Yeah, well, that’s a great thought and all, but whoever did the animation for this movie royally f’ed up: their so called “giant squid” was actually a giant-squid-colored extra-large octopus!
Interestingly enough, while looking for pictures of the offending cephalopod (I couldn’t find any, unfortunately – but see the hint of octopus-ness in the movie poster above) I found that the Smithsonian’s own website notes the error themselves while showing one of the giant squid exhibits that inspired the movie:
“The so-called ‘squid’ in the movie bears little resemblance to this streamlined creature, one of two giant squid specimens in the museum.”
When I kvetched about this to my mother after seeing the movie, she pointed out that I’m probably one of very few people who noticed the error at all, because a lot of people don’t recognize the differences between squid and octopi.
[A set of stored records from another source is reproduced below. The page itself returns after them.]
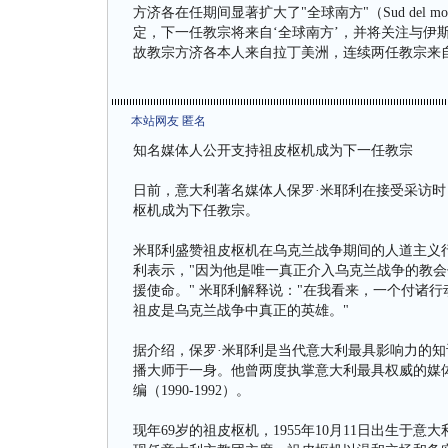
方济各在任期间显著扩大了"全球南方"（Sud del
定，下一任教宗将来自‘全球南方’，并将关注与伊
故教宗方济各本人来自拉丁美洲，连续两任教宗来
本站网友 匿名
知名媒体人公开支持祖皮枢机成为下一任教宗
日前，意大利著名媒体人保罗·米耶利在接受采访时
枢机成为下任教宗。
米耶利盛赞祖皮枢机在乌克兰战争期间的人道主义行
利表示，"因为他是唯一真正介入乌克兰战争的教
援使命。" 米耶利解释说："在我看来，一个付诸行
祖皮是乌克兰战争中真正的英雄。"
据介绍，保罗·米耶利是当代意大利最具影响力的
播大师于一身。他曾两度执掌意大利最具权威的媒体《晚邮
编（1990-1992）。
现年69岁的祖皮枢机，1955年10月11日出生于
In fact, she said the only reason she could tell them apart is because of me, and the fact that I’ve talked about it ad nauseam because of my obsession with giant squid.
1) Size – Both cephalopods come in all different sizes and colors, but concerning this movie, as far as I know there are no octopi that come close in size to the giant squid.
2) Mantles – both have them, but they are distinctly different in shape. Octopi have a round, bulbous mantle. Squid have a slimmer, bullet-shaped mantle with fins attached at the top (kind of looks like a spade).
3) Arms/Tentacles & Suckers – Octopi have eight arms covered in suckers. Squid also have eight sucker-lined arms, as well as two tentacles, that only have suckers at their larger spade-shaped ends, for a total of 10 appendages. While the suckers lining the arms of both of these cephalopods are generally harmless, they can be weapons in certain species. Giant squid have suckers lined with a hard serrated edge. Colossal Squid have large swiveling hooks inside each sucker.
4) Where they hang out (in case you happen to run into one) – Octopi are sea floor dwellers, and live in dens and caves along the bottom of the ocean. Squid live in open water and tend to explore the deep sea.
So there you go, that is my completely non-scientific rubric for distinguishing a squid from an octopus. Hopefully the clever drawing below will help too:
If you didn’t figure it out yourself, the octopus is on the left and the squid is on the right!